Geçenlerde Ekşi Sözlük'te bir polemiğe rast geldim de -aman ne şaşırtıcı-, orada sarf edilen bir laftı bu başlıktaki. Mevzubahis başlık "eşcinselliği normal görenlerin oğlu i.ne olsun" gibi bir beddua-tariz arası bir laf. Oraya eşcinsel haklarını savunan bizler "olsun, ne olacak?" maiyetinde şeyler yazınca, cevval bir Türk gencimiz dayanamamış ve sormuş: Kim oğlunun i.ne olmasını ister ki? Soruyu soranın bunu gerçekten iyi niyetle sorduğuna dair şüphe yok. Bu laf çok önemli bir laf, niyte bazı sorunların çözülemediğini, tüm politik kaygıların yanında ayan beyan ortaya koyacak değerde bir laf. Bu lafı söyleyen insan, tüm kalbiyle eşcinselliğin anormal bir şey olduğuna inanıyor. Seçtiği, aşağılayıcı çağrışımları olan "i.ne" kelimesi ile de bu tezini güçlendiriyor. "Ne var oğlum eşcinsel olursa" diyenlere yakınıyor adeta, cünkü inanamıyor, onun dünyasında bu yok, ona çevresinin, eğitiminin vs. çizdiği kalıplarda "oğlunun i.ne olmasını isteyecek insan" yok, olamaz. Kim diyorsa yalan diyordur. Başka bir örnek de Pervari'den geldi, hani bu tecavüz vakalarının son durağından. Oranın belediye başkanı da dün bir açıklama yapıp şunu demiş: "Biz konuyu aramızda hallettik, kapandı. Üzerimize geliyorlar." Bu laf bir politikacı manevrası değil bence. Bu adam içtenlikle "Yahu alan razı satan razı, niye millet bu kadar galeyana geldi" diye düşünmekte. Bu muktedir, küçücük çocukların, bebeklerin tecavüze uğramasının, genel olarak insanlık onuruna aykırı olduğunun, bu yüzden de üzerine gidilmesi gerektiğinin farkında değil. "Yahu" diyor, "konu kapandı işte, ceza verildi verilene, daha niye bu tantana?" İşte bunu anlayabilmemiz lazım. Oğlunun eşcinsel olmasını normal görenin, küçük çocuğa tecavüzün daha büyük sonuçları olduğunu fark edemeyenin beynine inebilmek, onu anlatabilmek lazım. Bazen sadece sert tepki göstermekle bir yere varılmıyor, çünkü bizim tepki gösterdiğimiz şeyden çok daha derinde, çok daha temel bariyerler var dimağlarda.

21 Nisan 2010 Çarşamba

Tecavüz

Siirt'teki felaketi duymuşsunuzdur. Eğitimcisinden esnafına, askerinden polisine, gencinden hacı dedesine hepsi birleşip küçücük kızlara tecavüz etmişler. Defalarca. Bu olaya trajedi demek bile hafif, her türlü küfür mübah.

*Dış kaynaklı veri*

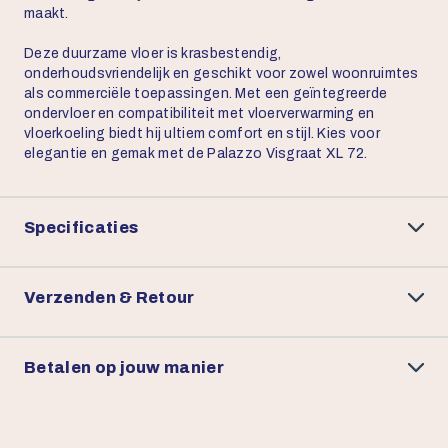
maakt.
Deze duurzame vloer is krasbestendig,
onderhoudsvriendelijk en geschikt voor zowel woonruimtes
als commerciële toepassingen. Met een geïntegreerde
ondervloer en compatibiliteit met vloerverwarming en
vloerkoeling biedt hij ultiem comfort en stijl. Kies voor
elegantie en gemak met de Palazzo Visgraat XL 72.
Specificaties
Verzenden & Retour
Betalen op jouw manier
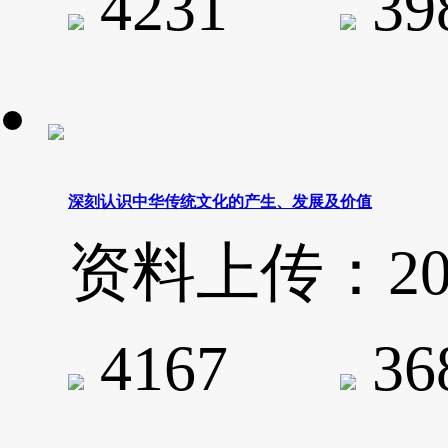
4231
3
深刻认识中华传统文化的产生、发展及价值
资料上传：2020-
4167
3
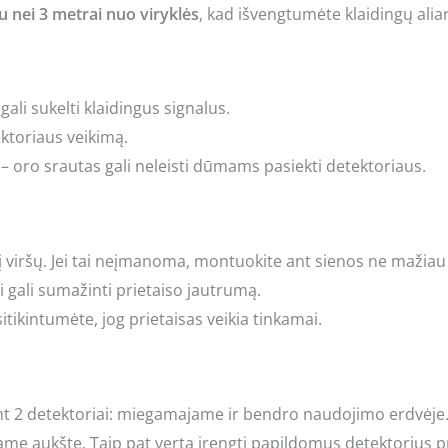
u nei 3 metrai nuo viryklės
, kad išvengtumėte klaidingų ali
 gali sukelti klaidingus signalus.
ektoriaus veikimą.
– oro srautas gali neleisti dūmams pasiekti detektoriaus.
 į viršų. Jei tai neįmanoma, montuokite ant sienos ne mažiau
ai gali sumažinti prietaiso jautrumą.
įsitikintumėte, jog prietaisas veikia tinkamai.
2 detektoriai: miegamajame ir bendro naudojimo erdvėje
me aukšte. Taip pat verta įrengti papildomus detektorius pri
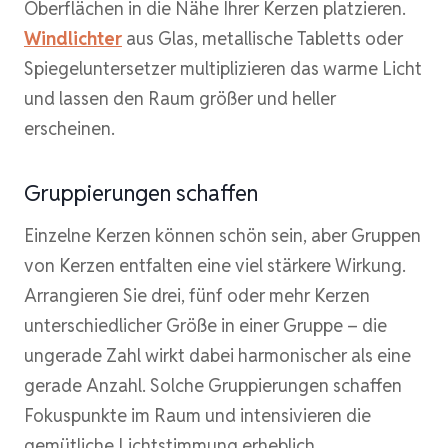
Oberflächen in die Nähe Ihrer Kerzen platzieren.
Windlichter
aus Glas, metallische Tabletts oder
Spiegeluntersetzer multiplizieren das warme Licht
und lassen den Raum größer und heller
erscheinen.
Gruppierungen schaffen
Einzelne Kerzen können schön sein, aber Gruppen
von Kerzen entfalten eine viel stärkere Wirkung.
Arrangieren Sie drei, fünf oder mehr Kerzen
unterschiedlicher Größe in einer Gruppe – die
ungerade Zahl wirkt dabei harmonischer als eine
gerade Anzahl. Solche Gruppierungen schaffen
Fokuspunkte im Raum und intensivieren die
gemütliche Lichtstimmung erheblich.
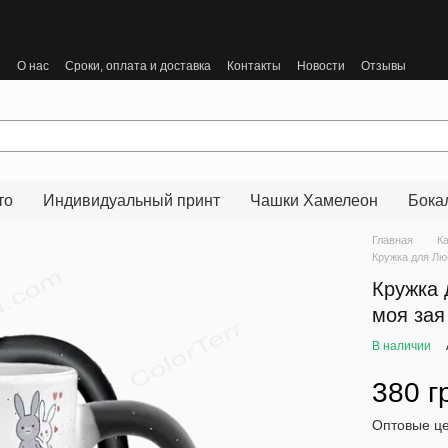
ы
О нас
Сроки, оплата и доставка
Контакты
Новости
Отзывы
то
Индивидуальный принт
Чашки Хамелеон
Бока
Главная
К
Кружка для Лю
Кружка 
моя зая
В наличии
380 г
Оптовые це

Lakin bu ne ilk ne de son. Bu Siirt'in problemi değil sadece, bu eğitim düzeyi, sosyoekonomi falan filan da değil. Buyurun, ssg'nin sadece ekşisözlük'ten araştırma yaparak çıkardığı arşivi okuyun. Daha da yetmediyse Google'a herhangi bir il ismi ile tecavüz yazıp aratın. Alanya'sından Bolu'suna, Tekirdağ'ından medeniyetin tek beşiği İzmir'ine her yerde var bu. Tecavüzcüler arasında mühendisler de var. Bu memlekette 17 aylık bebeğe tecavüz edildi yahu!

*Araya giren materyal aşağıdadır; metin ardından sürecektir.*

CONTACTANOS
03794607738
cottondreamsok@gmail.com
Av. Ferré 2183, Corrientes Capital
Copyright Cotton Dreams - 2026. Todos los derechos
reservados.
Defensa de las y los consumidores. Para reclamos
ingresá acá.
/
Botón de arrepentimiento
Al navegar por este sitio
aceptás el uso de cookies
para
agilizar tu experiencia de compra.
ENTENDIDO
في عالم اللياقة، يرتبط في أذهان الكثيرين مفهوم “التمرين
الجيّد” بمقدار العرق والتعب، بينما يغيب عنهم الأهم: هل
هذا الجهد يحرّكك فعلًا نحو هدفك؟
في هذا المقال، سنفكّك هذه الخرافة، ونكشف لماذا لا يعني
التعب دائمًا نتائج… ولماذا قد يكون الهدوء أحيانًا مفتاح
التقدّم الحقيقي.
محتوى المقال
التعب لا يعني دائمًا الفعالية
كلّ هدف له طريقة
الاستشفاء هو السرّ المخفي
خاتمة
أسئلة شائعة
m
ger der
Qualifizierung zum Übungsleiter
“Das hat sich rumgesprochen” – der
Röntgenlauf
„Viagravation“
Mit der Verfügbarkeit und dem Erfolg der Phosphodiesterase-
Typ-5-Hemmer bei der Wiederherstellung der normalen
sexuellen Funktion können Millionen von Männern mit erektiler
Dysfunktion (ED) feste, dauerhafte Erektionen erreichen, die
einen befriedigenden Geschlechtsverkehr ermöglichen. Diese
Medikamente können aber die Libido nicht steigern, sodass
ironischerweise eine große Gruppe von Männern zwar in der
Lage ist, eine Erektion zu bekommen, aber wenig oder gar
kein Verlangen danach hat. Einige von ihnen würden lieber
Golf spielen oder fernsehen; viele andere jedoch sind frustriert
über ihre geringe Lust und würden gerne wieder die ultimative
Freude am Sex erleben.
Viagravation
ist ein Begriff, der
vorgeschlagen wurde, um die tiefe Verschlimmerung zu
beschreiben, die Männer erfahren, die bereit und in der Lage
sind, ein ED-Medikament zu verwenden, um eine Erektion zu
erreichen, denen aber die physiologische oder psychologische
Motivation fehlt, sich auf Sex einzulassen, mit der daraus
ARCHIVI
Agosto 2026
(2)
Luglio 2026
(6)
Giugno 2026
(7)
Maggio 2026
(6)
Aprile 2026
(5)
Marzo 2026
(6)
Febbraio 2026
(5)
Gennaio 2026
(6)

Kolay değil mi hemen "asalım, keselim, şerefsizler" demek; kim suçlu peki?
- "Çocuk yardım istemediğine göre rıza göstermiş" diyerek suçlunun cezasını hafifleten Yargıtay 5. Ceza Dairesi masum mu mesela? (link) Hani o "ülkenin selametinin garantisi" Yargıtay?
- Tek derdi Aşk-ı Memnu dizisinin yarattığı ahlaki tahribat olan bakanlarımız, siyasilerimiz bu vahşetin dolaylı yoldan sorumlusu olamaz mı?
- Tecavüz haberinin yanına, sağına, soluna "seksi fotoğrafları için tıklayınız" haberleri konduracak kadar iğrençleşmiş medya pek bir masumdur değil mi?
- Bu olaylar her yerde gerçekleşmesine karşın, tartışmayı hemen "Doğulu o, cahil o, şu bu" diyerek ötekileştirmekte, başka kimliğe yansıtmakta bulan toplum da sütten çıkmış ak kaşık değil mi?
- Hüseyin Üzmez'i hala daha sahiplenebilen, koruyabilen, savunabilen pek "mütedeyyin" kişilerin de hiçbir payı yoktur bu olayda değil mi?
- "Abi kız istemiştir", "O kadar etek giyerse..." falan diyerek kendine bahane yaratan, yoldan geçenlere laf atmayı yiğitlikten sayanlar, ataerkilliğin her halini benimsetmeye çalışanlar da pür-ü paklar tabii.
- Seksi toplumsal normlarla tabusal bir hale getirip, hormonlarını dizginleyemeyen insanları alternatif yollara sürükleyen ahlak bekçiliği de normal, evet.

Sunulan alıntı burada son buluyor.